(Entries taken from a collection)
BEGIN
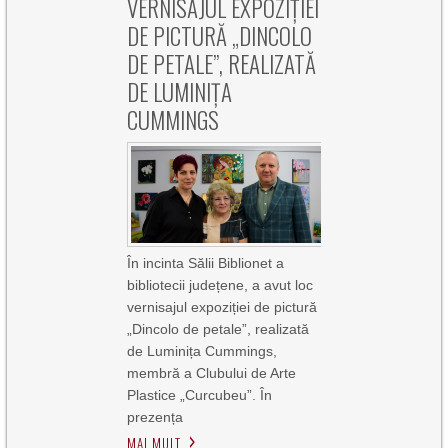
VERNISAJUL EXPOZIȚIEI
DE PICTURĂ „DINCOLO
DE PETALE”, REALIZATĂ
DE LUMINIȚA
CUMMINGS
În incinta Sălii Biblionet a
bibliotecii județene, a avut loc
vernisajul expoziției de pictură
„Dincolo de petale”, realizată
de Luminița Cummings,
membră a Clubului de Arte
Plastice „Curcubeu”. În
prezența
MAI MULT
END
--- Goal of the exercise ---
Only the lines from the one containing "vernisajul expoziției de pictură" through the last line of the records should appear, each written out exactly.

--- Response area ---
vernisajul expoziției de pictură
„Dincolo de petale”, realizată
de Luminița Cummings,
membră a Clubului de Arte
Plastice „Curcubeu”. În
prezența
MAI MULT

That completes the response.